FragFuse: LLM Agent Memory Bypass
Abstract
Large language model (LLM) agents increasingly rely on long-term memory to support complex task execution, user personalization, and domain adaptation. Meanwhile, emerging access-control mechanisms for LLM agents are being explored to block policy-violating requests, aiming to prevent misuse and improve resource efficiency. In this paper, we reveal a novel attack surface arising from agents memory operations: prohibited content triggering access control can be fragmented across interactions, stored in long-term memory in a benign-appearing form, and later reconstructed through memory retrieval, without appearing explicitly in the final user query. Specifically, we propose FragFuse , the first attack that enables unprivileged users to bypass agent access control by exploiting this temporal channel introduced by long-term memory.
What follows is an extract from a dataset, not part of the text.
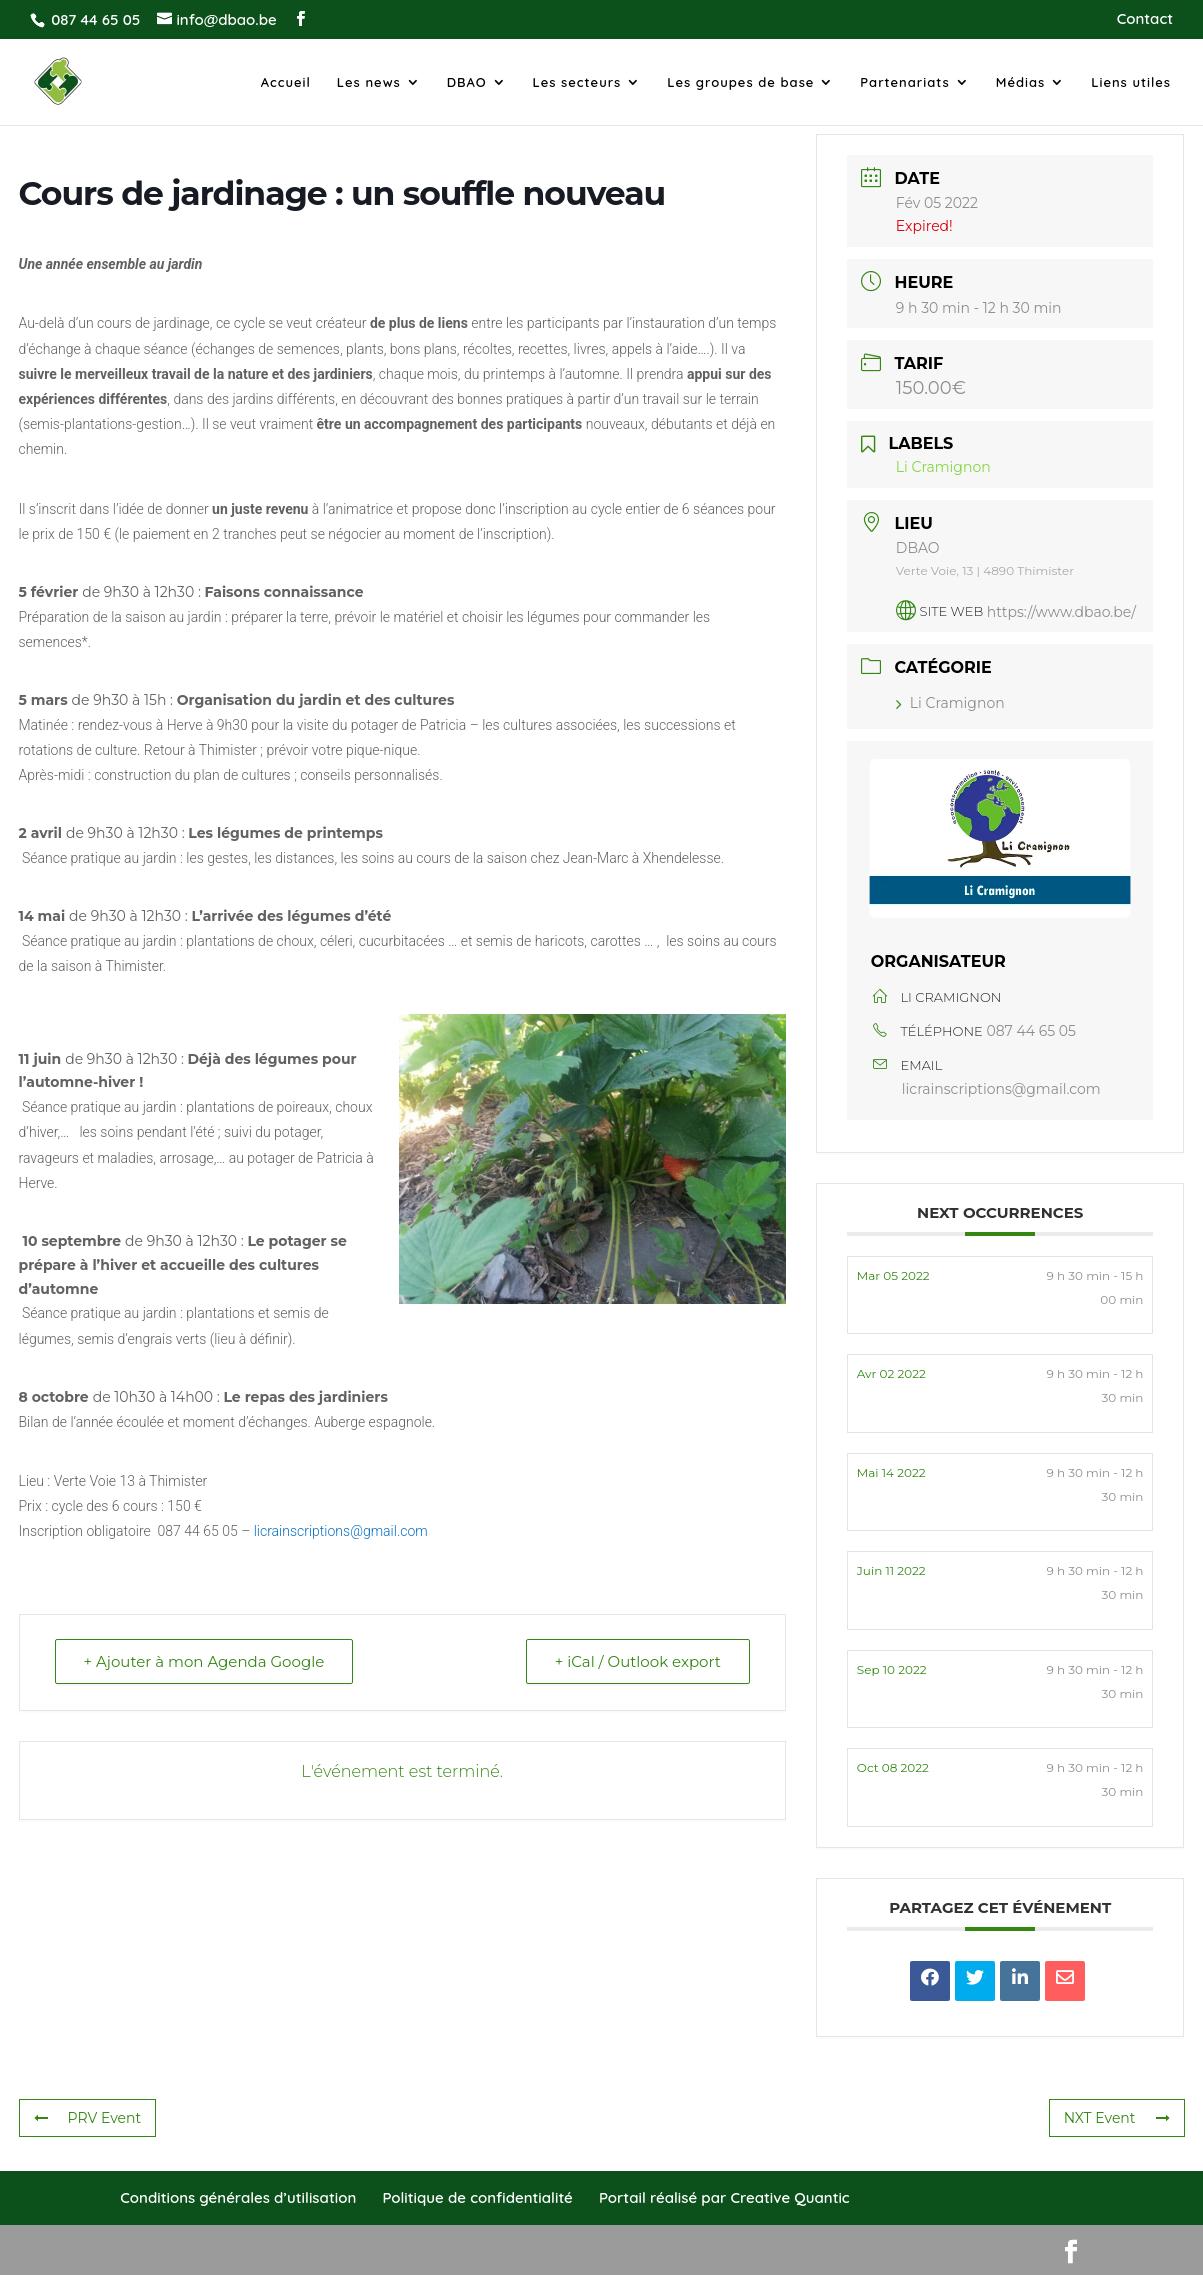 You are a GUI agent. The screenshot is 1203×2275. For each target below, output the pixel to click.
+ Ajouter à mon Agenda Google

FragFuse operates in three stages: (1) identifying rejection-responsible fragments via black-box adaptive querying with fragment masking; (2) injecting these fragments into memory using marked carrier queries ; and (3) retrieving and fusing the stored fragments through a follow-up attack query. While FragFuse can be instantiated manually for individual agents, we propose an optimization scheme that tunes fusion instructions and marker designs on surrogate models, enabling automated attack generation without violating the attackers threat model assumptions. We evaluate FragFuse across four representative agent settings and task domains, covering three state-of-the-art agent access-control mechanisms. FragFuse achieves an average bypass success rate of 86.3% and an average end-to-end harmful task success rate of 41.1% across all settings, with only 4.4% average task success rate degradation compared to configurations without access control. Additionally, we show that alternative defenses, such as state-of-the-art prompt-injection detectors and perplexity detectors, cannot effectively address our attack.